*** TASK INPUT Section Begins ***

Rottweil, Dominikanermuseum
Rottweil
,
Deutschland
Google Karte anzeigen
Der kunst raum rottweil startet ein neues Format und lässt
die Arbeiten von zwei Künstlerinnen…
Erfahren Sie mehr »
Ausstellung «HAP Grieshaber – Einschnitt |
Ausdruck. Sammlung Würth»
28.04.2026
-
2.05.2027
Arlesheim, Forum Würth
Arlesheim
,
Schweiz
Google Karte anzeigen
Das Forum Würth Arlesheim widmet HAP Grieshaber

*** TASK INPUT Section Ends ***
*** TASK INPUT Section Begins ***

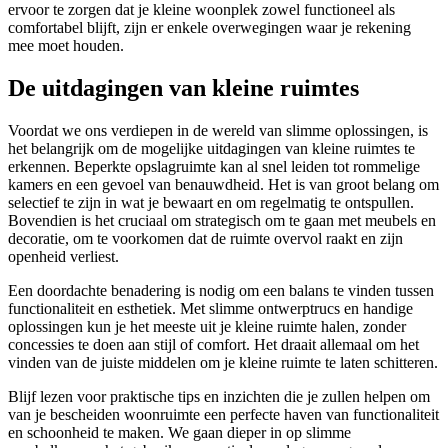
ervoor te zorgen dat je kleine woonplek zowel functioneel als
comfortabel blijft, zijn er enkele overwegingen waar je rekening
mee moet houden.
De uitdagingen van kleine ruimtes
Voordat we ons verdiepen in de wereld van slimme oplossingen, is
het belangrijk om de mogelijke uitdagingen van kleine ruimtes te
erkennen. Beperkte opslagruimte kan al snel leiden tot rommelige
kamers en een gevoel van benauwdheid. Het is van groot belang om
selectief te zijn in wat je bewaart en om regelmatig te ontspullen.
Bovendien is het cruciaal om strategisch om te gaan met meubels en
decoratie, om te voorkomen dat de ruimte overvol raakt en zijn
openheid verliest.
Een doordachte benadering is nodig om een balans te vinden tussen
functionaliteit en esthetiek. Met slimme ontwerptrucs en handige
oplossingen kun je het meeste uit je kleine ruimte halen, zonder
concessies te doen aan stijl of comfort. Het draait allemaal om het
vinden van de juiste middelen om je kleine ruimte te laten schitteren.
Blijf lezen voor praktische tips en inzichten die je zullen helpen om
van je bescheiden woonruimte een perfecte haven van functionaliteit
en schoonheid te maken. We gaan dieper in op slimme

*** TASK INPUT Section Ends ***

WHAT THE TASK REQUIRES: Return, word for word, the lines of the data above from the line with "Rottweil, Dominikanermuseum" through the line with "Das Forum Würth", inclusive.

EXERCISE RESPONSE:
Rottweil, Dominikanermuseum
Rottweil
,
Deutschland
Google Karte anzeigen
Der kunst raum rottweil startet ein neues Format und lässt
die Arbeiten von zwei Künstlerinnen…
Erfahren Sie mehr »
Ausstellung «HAP Grieshaber – Einschnitt |
Ausdruck. Sammlung Würth»
28.04.2026
-
2.05.2027
Arlesheim, Forum Würth
Arlesheim
,
Schweiz
Google Karte anzeigen
Das Forum Würth Arlesheim widmet HAP Grieshaber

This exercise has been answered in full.